Copy out every record precisely.

[Items listed in a dataset]
=== Begin Enclosure ===

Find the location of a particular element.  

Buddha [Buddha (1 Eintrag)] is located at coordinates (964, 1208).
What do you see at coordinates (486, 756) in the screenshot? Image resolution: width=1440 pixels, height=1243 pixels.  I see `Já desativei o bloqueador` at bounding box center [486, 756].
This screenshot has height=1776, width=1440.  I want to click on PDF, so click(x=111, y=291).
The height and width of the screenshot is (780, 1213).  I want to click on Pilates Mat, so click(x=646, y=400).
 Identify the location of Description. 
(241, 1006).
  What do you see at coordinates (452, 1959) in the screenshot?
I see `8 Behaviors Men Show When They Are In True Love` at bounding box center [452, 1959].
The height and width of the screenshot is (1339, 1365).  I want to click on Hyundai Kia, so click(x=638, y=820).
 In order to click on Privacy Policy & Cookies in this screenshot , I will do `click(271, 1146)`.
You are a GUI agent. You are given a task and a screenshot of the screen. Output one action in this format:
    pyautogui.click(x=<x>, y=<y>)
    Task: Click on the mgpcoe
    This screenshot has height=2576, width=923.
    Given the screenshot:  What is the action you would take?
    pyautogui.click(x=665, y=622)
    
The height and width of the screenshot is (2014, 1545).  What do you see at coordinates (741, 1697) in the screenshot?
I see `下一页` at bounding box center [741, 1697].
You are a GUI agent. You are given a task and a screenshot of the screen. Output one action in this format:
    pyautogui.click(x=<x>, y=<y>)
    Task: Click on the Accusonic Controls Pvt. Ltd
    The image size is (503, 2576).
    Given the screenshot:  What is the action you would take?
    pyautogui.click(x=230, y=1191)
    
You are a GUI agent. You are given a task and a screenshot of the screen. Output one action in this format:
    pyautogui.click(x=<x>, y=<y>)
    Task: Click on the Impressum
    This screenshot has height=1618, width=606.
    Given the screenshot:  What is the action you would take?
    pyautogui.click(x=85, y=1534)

=== End Enclosure ===

- [Answer to the problem]:
Find the location of a particular element.  

Buddha [Buddha (1 Eintrag)] is located at coordinates (964, 1208).
What do you see at coordinates (486, 756) in the screenshot? Image resolution: width=1440 pixels, height=1243 pixels.  I see `Já desativei o bloqueador` at bounding box center [486, 756].
This screenshot has height=1776, width=1440.  I want to click on PDF, so click(x=111, y=291).
The height and width of the screenshot is (780, 1213).  I want to click on Pilates Mat, so click(x=646, y=400).
 Identify the location of Description. 
(241, 1006).
  What do you see at coordinates (452, 1959) in the screenshot?
I see `8 Behaviors Men Show When They Are In True Love` at bounding box center [452, 1959].
The height and width of the screenshot is (1339, 1365).  I want to click on Hyundai Kia, so click(x=638, y=820).
 In order to click on Privacy Policy & Cookies in this screenshot , I will do `click(271, 1146)`.
You are a GUI agent. You are given a task and a screenshot of the screen. Output one action in this format:
    pyautogui.click(x=<x>, y=<y>)
    Task: Click on the mgpcoe
    This screenshot has height=2576, width=923.
    Given the screenshot:  What is the action you would take?
    pyautogui.click(x=665, y=622)
    
The height and width of the screenshot is (2014, 1545).  What do you see at coordinates (741, 1697) in the screenshot?
I see `下一页` at bounding box center [741, 1697].
You are a GUI agent. You are given a task and a screenshot of the screen. Output one action in this format:
    pyautogui.click(x=<x>, y=<y>)
    Task: Click on the Accusonic Controls Pvt. Ltd
    The image size is (503, 2576).
    Given the screenshot:  What is the action you would take?
    pyautogui.click(x=230, y=1191)
    
You are a GUI agent. You are given a task and a screenshot of the screen. Output one action in this format:
    pyautogui.click(x=<x>, y=<y>)
    Task: Click on the Impressum
    This screenshot has height=1618, width=606.
    Given the screenshot:  What is the action you would take?
    pyautogui.click(x=85, y=1534)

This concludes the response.